Landmark verdict delivered by an all-faith, 5-judge bench in a 3:2 majority.
New Delhi: The Supreme Court in a landmark verdict Tuesday ruled that divorce among Muslims through the practice of triple talaq was “void, illegal and unconstitutional”.
Triple talaq — the personal law by which Muslim men can instantaneously divorce their wives by uttering talaq thrice — “is not integral to religious practice and violates constitutional morality,” the panel of Supreme Court judges said.
Tuesday’s verdict was delivered in a 3:2 majority by a 5-judge bench of all faiths — Chief Justice of India J S Khehar, Justices Kurian Joseph, Rohinton Nariman, Uday Lalit and S A Abdul Nazeer.
While Chief Justice J S Khehar and Justice S Abdul Nazeer wanted to put triple talaq on hold for six months till the government made a law on this, Justices Kurian Joseph, R F Nariman and U U Lalit ruled the practice was “manifestly arbitrary and violative of the Constitution”. It should be struck down, they said.
“In view of the different opinions recorded by a majority of 3:2, the practice of ‘talaq-e-biddat’ or triple talaq is set aside,” the five-judge constitution bench said in a 395-page order.
The Constitution so far has held that the 1400-year-old triple talaq is legal for Muslims, but many aggrieved women, divorced by letter, on SMS, Whatsapp and even Skype challenged the controversial practice.

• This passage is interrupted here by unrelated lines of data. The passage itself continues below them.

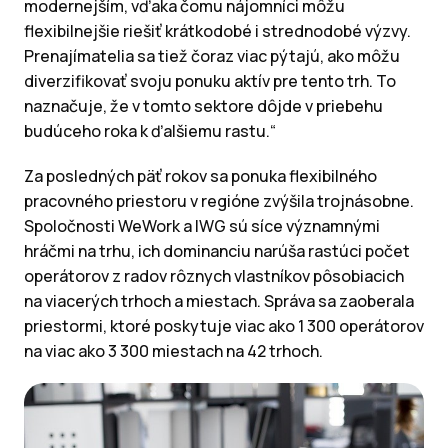
modernejším, vďaka čomu nájomníci môžu
flexibilnejšie riešiť krátkodobé i strednodobé výzvy.
Prenajímatelia sa tiež čoraz viac pýtajú, ako môžu
diverzifikovať svoju ponuku aktív pre tento trh. To
naznačuje, že v tomto sektore dôjde v priebehu
budúceho roka k ďalšiemu rastu.“
Za posledných päť rokov sa ponuka flexibilného
pracovného priestoru v regióne zvýšila trojnásobne.
Spoločnosti WeWork a IWG sú síce významnými
hráčmi na trhu, ich dominanciu narúša rastúci počet
operátorov z radov rôznych vlastníkov pôsobiacich
na viacerých trhoch a miestach. Správa sa zaoberala
priestormi, ktoré poskytuje viac ako 1 300 operátorov
na viac ako 3 300 miestach na 42 trhoch.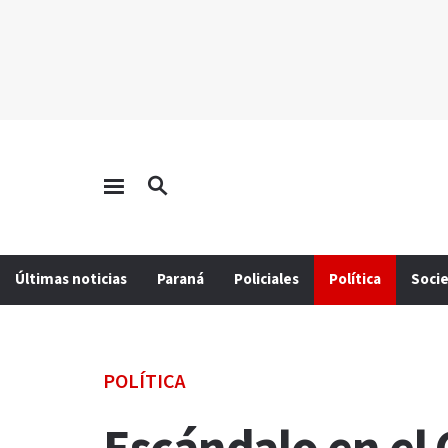
Últimas noticias
Paraná
Policiales
Política
Soci
POLÍTICA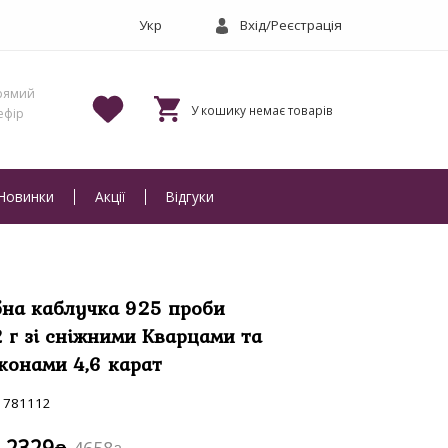
Вхід/Реєстрація
Новинки
Акції
Відгуки
бна каблучка 925 проби
2 г зі сніжними Кварцами та
конами 4,6 карат
781112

Victims including Shayara Bano, whose husband used triple talaq to divorce her by letter in 2015, had approached India’s highest court to ask for a ruling.
The three judges in favour of banning triple talaq said the practice was against the basic tenets of Islam.
The apex court referred to the abolition of triple talaq in Islamic countries and asked why independent India could not get rid of it. More than 20 Muslim countries, including neighboring Pakistan and Bangladesh, have banned the practice.
These judges called triple talaq called the practice ‘bad in law’.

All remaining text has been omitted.